Our Woonsocket, RI community creativity workshop sponsored by NeighborWorks Blackstone River Valley finally happened! Listen to the amazing results!
Sounds
- Precious Blood Church Bells
- Russ Typing up a Story at The Call
- Walnut Hill Bowl
- YMCA Basketball Court
- Tattoo Gun, Renaissance Tattoo
- Pharaoh’s Fury, Our Lady Queen of Martyrs Church Annual Festival
- WNRI Egg Timer
- Cold Spring Park Playground
- Blackstone River
- WNRI Gumball Machine
- Working out at The Gym
- Strong Man Hammer, Our Lady Queen of Martyrs Church Annual Festival
Lucas’s Result
Normal Rivers and Extraordinary Things
Church bells ringing. A wedding. Hot concrete outside the church. Black melty tar on the cracks. My sister’s heel stuck in. She laughs. She says those shoes were junk anyway. I didn’t believe her. I remember playing football in the small field across the way when I was in middle school. I haven’t been back to that church in the small town where these memories reside since. The couple that were married that hot day and my sister are both working on their second child.

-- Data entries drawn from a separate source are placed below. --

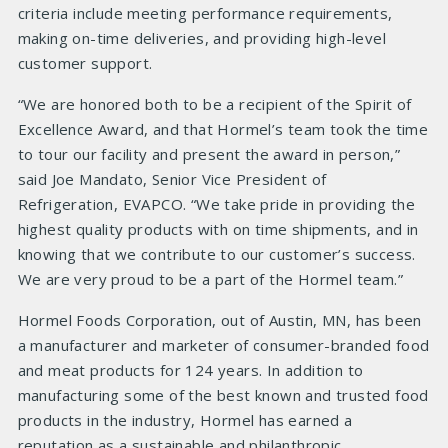
criteria include meeting performance requirements,
making on-time deliveries, and providing high-level
customer support.
“We are honored both to be a recipient of the Spirit of
Excellence Award, and that Hormel’s team took the time
to tour our facility and present the award in person,”
said Joe Mandato, Senior Vice President of
Refrigeration, EVAPCO. “We take pride in providing the
highest quality products with on time shipments, and in
knowing that we contribute to our customer’s success.
We are very proud to be a part of the Hormel team.”
Hormel Foods Corporation, out of Austin, MN, has been
a manufacturer and marketer of consumer-branded food
and meat products for 124 years. In addition to
manufacturing some of the best known and trusted food
products in the industry, Hormel has earned a
reputation as a sustainable and philanthropic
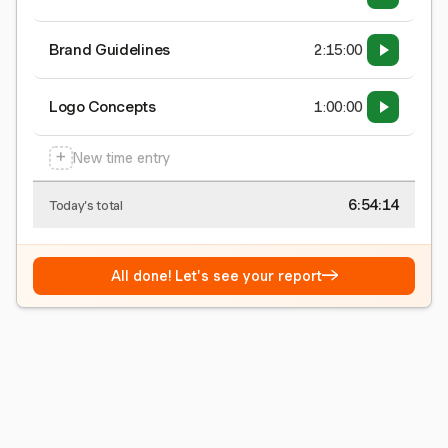
Brand Guidelines
2:15:00
Logo Concepts
1:00:00
+
New time entry
6:54:15
Today's total
→
All done! Let's see your report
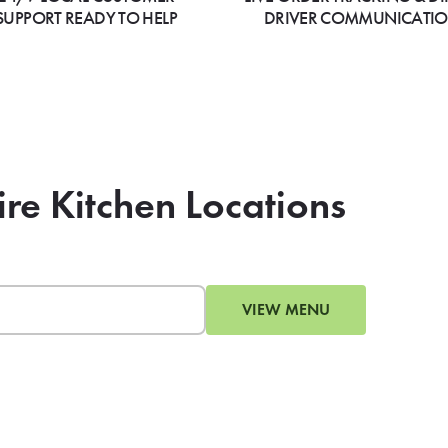
SUPPORT READY TO HELP
DRIVER COMMUNICATI
ire Kitchen Locations
VIEW MENU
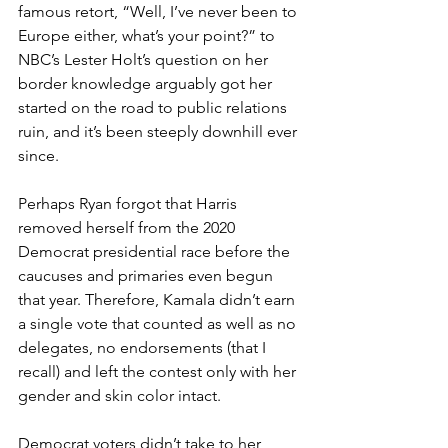
famous retort, “Well, I’ve never been to 
Europe either, what’s your point?” to 
NBC’s Lester Holt’s question on her 
border knowledge arguably got her 
started on the road to public relations 
ruin, and it’s been steeply downhill ever 
since.
Perhaps Ryan forgot that Harris 
removed herself from the 2020 
Democrat presidential race before the 
caucuses and primaries even begun 
that year. Therefore, Kamala didn’t earn 
a single vote that counted as well as no 
delegates, no endorsements (that I 
recall) and left the contest only with her 
gender and skin color intact.
Democrat voters didn’t take to her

Bowling. I remember being upset with my friend. Irritated. I couldn’t understand how her score was higher than mine. She was pathetic. Every other ball in the gutter. I was half drunk. This was before or maybe after another summer wedding. She won the game 135 to 120. She told me years later that she had changed the score in the computer. I was angry again. I was also quietly impressed.
Basketball. I remember playing a lot of basketball in middle school with a girl named Darcy. She was a tomboy. We would play games of one-on-one every other recess. Never really keeping track of the tally of wins or losses. Just playing. I don’t know what happened to Darcy. I hope she is well.
Carnival time. I’m a big baby when it comes to rides. I’m not sure if I get more sick when I go on them now or if I was just better at masking it when I was younger. I’ve jumped out of planes before. Why are roller coasters so scary?
Things are quieting down now. relax. take a piece of gum or eat a piece of pie. Play in the playground. I was always envious of the kids that could go super-high in the swings. You know what I mean. When the swing goes so high that the person begins to drop down suddenly. I’m not sure if I ever saw a bad accident on the playground swing. Maybe somebody getting kicked in the gut. Pretty low on the school playground accident list.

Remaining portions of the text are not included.